Exercise input -
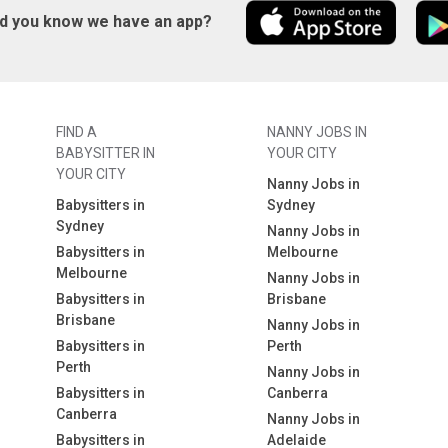
id you know we have an app?
FIND A
NANNY JOBS IN
BABYSITTER IN
YOUR CITY
YOUR CITY
Nanny Jobs in
Babysitters in
Sydney
Sydney
Nanny Jobs in
Babysitters in
Melbourne
Melbourne
Nanny Jobs in
Babysitters in
Brisbane
Brisbane
Nanny Jobs in
Babysitters in
Perth
Perth
Nanny Jobs in
Babysitters in
Canberra
Canberra
Nanny Jobs in
Babysitters in
Adelaide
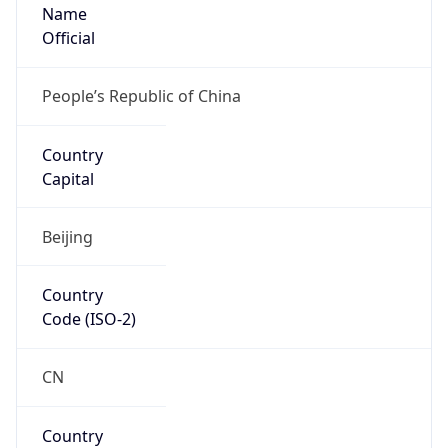
Name
Official
People’s Republic of China
Country
Capital
Beijing
Country
Code (ISO-2)
CN
Country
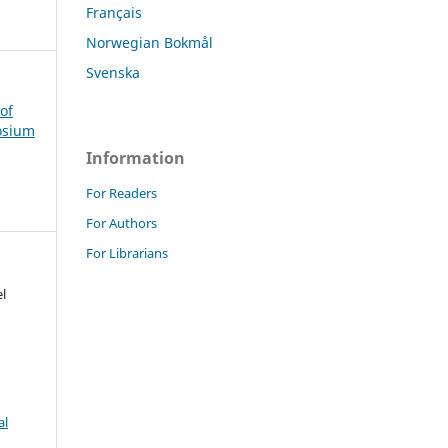
Français
Norwegian Bokmål
Svenska
of
osium
Information
For Readers
For Authors
For Librarians
l
al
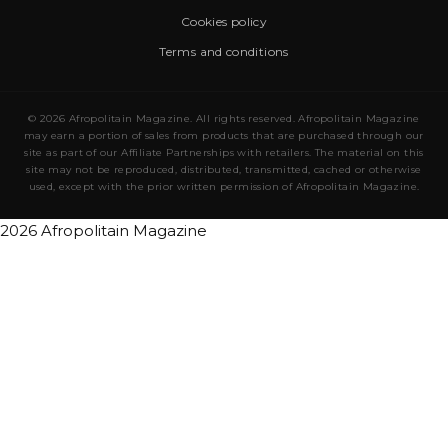
Cookies policy
Terms and conditions
© 2026 Afropolitain Magazine. All rights reserved. Afropolitain Magazine
may earn a portion of sales from products that are purchased through our
site as part of our Affiliate Partnerships with retailers. The material on this
site may not be reproduced, distributed, transmitted, cached or otherwise
used, except with the prior written permission of Afropolitain Magazine.
2026 Afropolitain Magazine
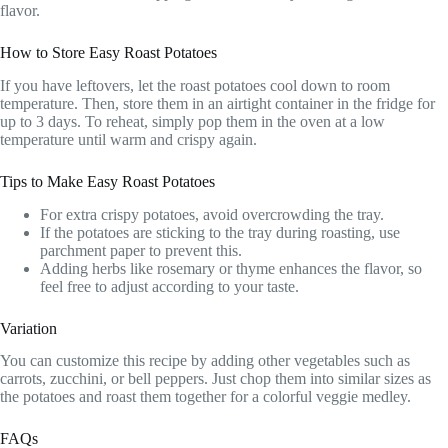
flavor.
How to Store Easy Roast Potatoes
If you have leftovers, let the roast potatoes cool down to room
temperature. Then, store them in an airtight container in the fridge for
up to 3 days. To reheat, simply pop them in the oven at a low
temperature until warm and crispy again.
Tips to Make Easy Roast Potatoes
For extra crispy potatoes, avoid overcrowding the tray.
If the potatoes are sticking to the tray during roasting, use
parchment paper to prevent this.
Adding herbs like rosemary or thyme enhances the flavor, so
feel free to adjust according to your taste.
Variation
You can customize this recipe by adding other vegetables such as
carrots, zucchini, or bell peppers. Just chop them into similar sizes as
the potatoes and roast them together for a colorful veggie medley.
FAQs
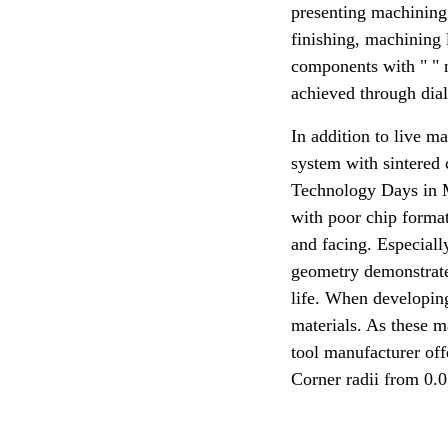
presenting machining 
finishing, machining
components with " " n
achieved through dial
In addition to live 
system with sintered 
Technology Days in M
with poor chip formati
and facing. Especially
geometry demonstrates 
life. When developin
materials. As these ma
tool manufacturer offe
Corner radii from 0.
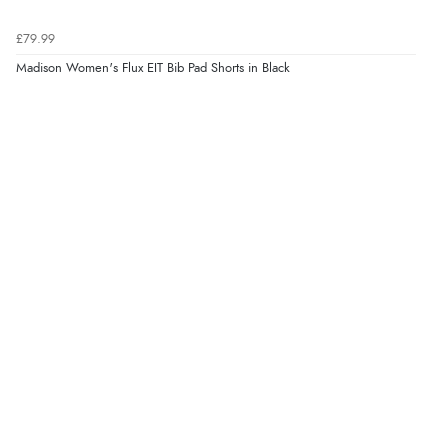
£79.99
Madison Women's Flux EIT Bib Pad Shorts in Black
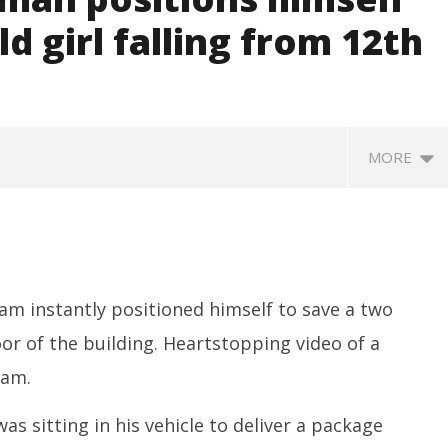
d girl falling from 12th
MORE
am instantly positioned himself to save a two
oor of the building. Heartstopping video of a
nam.
SA
 Question Paper
DMK Demands Tamil Nadu All-
Pu
 to 8 Days before May
Party Meet to Discuss Cauvery
 sitting in his vehicle to deliver a package
M
 CBI
Water, Mekedatu Dam Issues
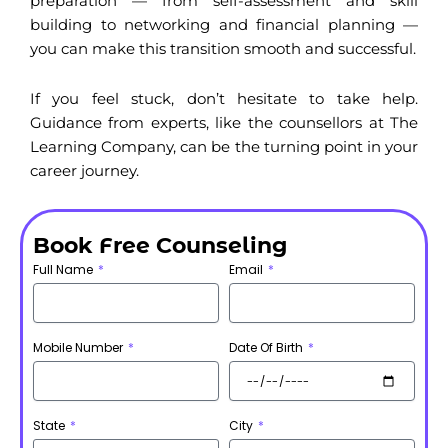
preparation — from self-assessment and skill
building to networking and financial planning —
you can make this transition smooth and successful.
If you feel stuck, don’t hesitate to take help.
Guidance from experts, like the counsellors at The
Learning Company, can be the turning point in your
career journey.
Book Free Counseling
Full Name
Email
Mobile Number
Date Of Birth
State
City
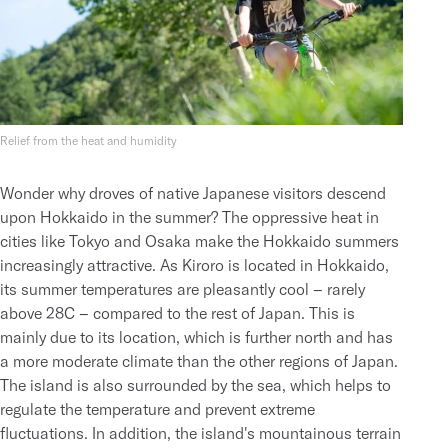
Relief from the heat and humidity
Wonder why droves of native Japanese visitors descend
upon Hokkaido in the summer? The oppressive heat in
cities like Tokyo and Osaka make the Hokkaido summers
increasingly attractive. As Kiroro is located in Hokkaido,
its summer temperatures are pleasantly cool – rarely
above 28C – compared to the rest of Japan. This is
mainly due to its location, which is further north and has
a more moderate climate than the other regions of Japan.
The island is also surrounded by the sea, which helps to
regulate the temperature and prevent extreme
fluctuations. In addition, the island's mountainous terrain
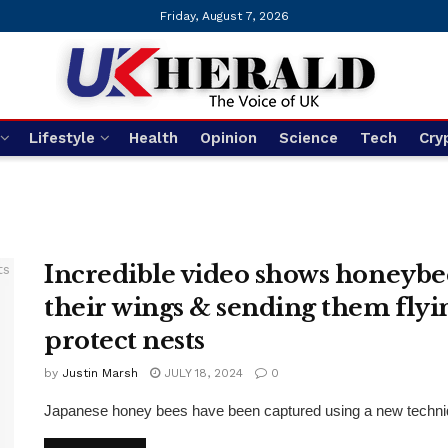
Friday, August 7, 2026
Lifestyle
Health
Opinion
Science
Tech
Cry
Incredible video shows honeybe
their wings & sending them flyi
protect nests
by
Justin Marsh
JULY 18, 2024
0
Japanese honey bees have been captured using a new technique 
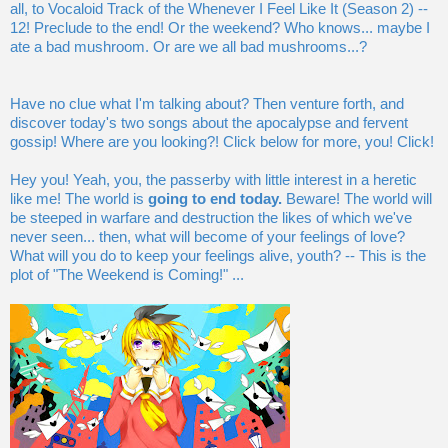
all, to Vocaloid Track of the Whenever I Feel Like It (Season 2) --
12! Preclude to the end! Or the weekend? Who knows... maybe I
ate a bad mushroom. Or are we all bad mushrooms...?
Have no clue what I'm talking about? Then venture forth, and
discover today's two songs about the apocalypse and fervent
gossip! Where are you looking?! Click below for more, you! Click!
Hey you! Yeah, you, the passerby with little interest in a heretic
like me! The world is
going to end today.
Beware! The world will
be steeped in warfare and destruction the likes of which we've
never seen... then, what will become of your feelings of love?
What will you do to keep your feelings alive, youth? -- This is the
plot of "The Weekend is Coming!" ...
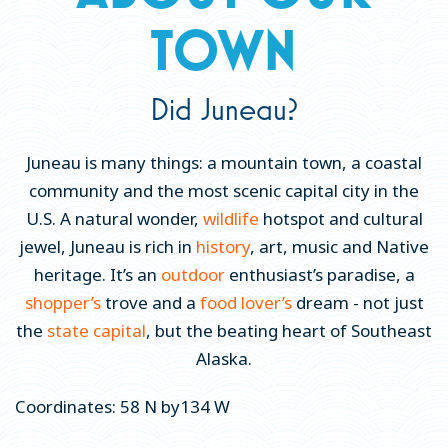
TOWN
Local Lingo & FAQs
Explore Juneau Virtually
Did Juneau?
Juneau on Location
Blog
Juneau is many things: a mountain town, a coastal
Cannabis in Juneau
community and the most scenic capital city in the
U.S. A natural wonder,
wildlife
hotspot and cultural
Get a Guide
jewel, Juneau is rich in
history
, art, music and Native
THINGS TO DO
heritage. It’s an
outdoor
enthusiast’s paradise, a
shopper’s
trove and a
food lover’s
dream - not just
EAT & DRINK
the
state capital
, but the beating heart of Southeast
EVENTS
Alaska.
PLACES TO STAY
Coordinates: 58 N by134 W
PLAN YOUR TRIP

Required action - Give the entries above again exactly, minus their pictures.

Finished task -
id you know we have an app?
FIND A
NANNY JOBS IN
BABYSITTER IN
YOUR CITY
YOUR CITY
Nanny Jobs in
Babysitters in
Sydney
Sydney
Nanny Jobs in
Babysitters in
Melbourne
Melbourne
Nanny Jobs in
Babysitters in
Brisbane
Brisbane
Nanny Jobs in
Babysitters in
Perth
Perth
Nanny Jobs in
Babysitters in
Canberra
Canberra
Nanny Jobs in
Babysitters in
Adelaide
Name
Official
People’s Republic of China
Country
Capital
Beijing
Country
Code (ISO-2)
CN
Country
Français
Norwegian Bokmål
Svenska
of
osium
Information
For Readers
For Authors
For Librarians
l
al
Cookies policy
Terms and conditions
© 2026 Afropolitain Magazine. All rights reserved. Afropolitain Magazine
may earn a portion of sales from products that are purchased through our
site as part of our Affiliate Partnerships with retailers. The material on this
site may not be reproduced, distributed, transmitted, cached or otherwise
used, except with the prior written permission of Afropolitain Magazine.
2026 Afropolitain Magazine
flavor.
How to Store Easy Roast Potatoes
If you have leftovers, let the roast potatoes cool down to room
temperature. Then, store them in an airtight container in the fridge for
up to 3 days. To reheat, simply pop them in the oven at a low
temperature until warm and crispy again.
Tips to Make Easy Roast Potatoes
For extra crispy potatoes, avoid overcrowding the tray.
If the potatoes are sticking to the tray during roasting, use
parchment paper to prevent this.
Adding herbs like rosemary or thyme enhances the flavor, so
feel free to adjust according to your taste.
Variation
You can customize this recipe by adding other vegetables such as
carrots, zucchini, or bell peppers. Just chop them into similar sizes as
the potatoes and roast them together for a colorful veggie medley.
FAQs
presenting machining 
finishing, machining
components with " " n
achieved through dial
In addition to live 
system with sintered 
Technology Days in M
with poor chip formati
and facing. Especially
geometry demonstrates 
life. When developin
materials. As these ma
tool manufacturer offe
Corner radii from 0.
£79.99
Madison Women's Flux EIT Bib Pad Shorts in Black
d girl falling from 12th
MORE
am instantly positioned himself to save a two
oor of the building. Heartstopping video of a
nam.
SA
 Question Paper
DMK Demands Tamil Nadu All-
Pu
 to 8 Days before May
Party Meet to Discuss Cauvery
 sitting in his vehicle to deliver a package
M
 CBI
Water, Mekedatu Dam Issues
preparation — from self-assessment and skill
building to networking and financial planning —
you can make this transition smooth and successful.
If you feel stuck, don’t hesitate to take help.
Guidance from experts, like the counsellors at The
Learning Company, can be the turning point in your
career journey.
Book Free Counseling
Full Name
Email
Mobile Number
Date Of Birth
State
City
Relief from the heat and humidity
Wonder why droves of native Japanese visitors descend
upon Hokkaido in the summer? The oppressive heat in
cities like Tokyo and Osaka make the Hokkaido summers
increasingly attractive. As Kiroro is located in Hokkaido,
its summer temperatures are pleasantly cool – rarely
above 28C – compared to the rest of Japan. This is
mainly due to its location, which is further north and has
a more moderate climate than the other regions of Japan.
The island is also surrounded by the sea, which helps to
regulate the temperature and prevent extreme
fluctuations. In addition, the island's mountainous terrain
Friday, August 7, 2026
Lifestyle
Health
Opinion
Science
Tech
Cry
Incredible video shows honeybe
their wings & sending them flyi
protect nests
by
Justin Marsh
JULY 18, 2024
0
Japanese honey bees have been captured using a new technique 
all, to Vocaloid Track of the Whenever I Feel Like It (Season 2) --
12! Preclude to the end! Or the weekend? Who knows... maybe I
ate a bad mushroom. Or are we all bad mushrooms...?
Have no clue what I'm talking about? Then venture forth, and
discover today's two songs about the apocalypse and fervent
gossip! Where are you looking?! Click below for more, you! Click!
Hey you! Yeah, you, the passerby with little interest in a heretic
like me! The world is
going to end today.
Beware! The world will
be steeped in warfare and destruction the likes of which we've
never seen... then, what will become of your feelings of love?
What will you do to keep your feelings alive, youth? -- This is the
plot of "The Weekend is Coming!" ...
TOWN
Local Lingo & FAQs
Explore Juneau Virtually
Did Juneau?
Juneau on Location
Blog
Juneau is many things: a mountain town, a coastal
Cannabis in Juneau
community and the most scenic capital city in the
U.S. A natural wonder,
wildlife
hotspot and cultural
Get a Guide
jewel, Juneau is rich in
history
, art, music and Native
THINGS TO DO
heritage. It’s an
outdoor
enthusiast’s paradise, a
shopper’s
trove and a
food lover’s
dream - not just
EAT & DRINK
the
state capital
, but the beating heart of Southeast
EVENTS
Alaska.
PLACES TO STAY
Coordinates: 58 N by134 W
PLAN YOUR TRIP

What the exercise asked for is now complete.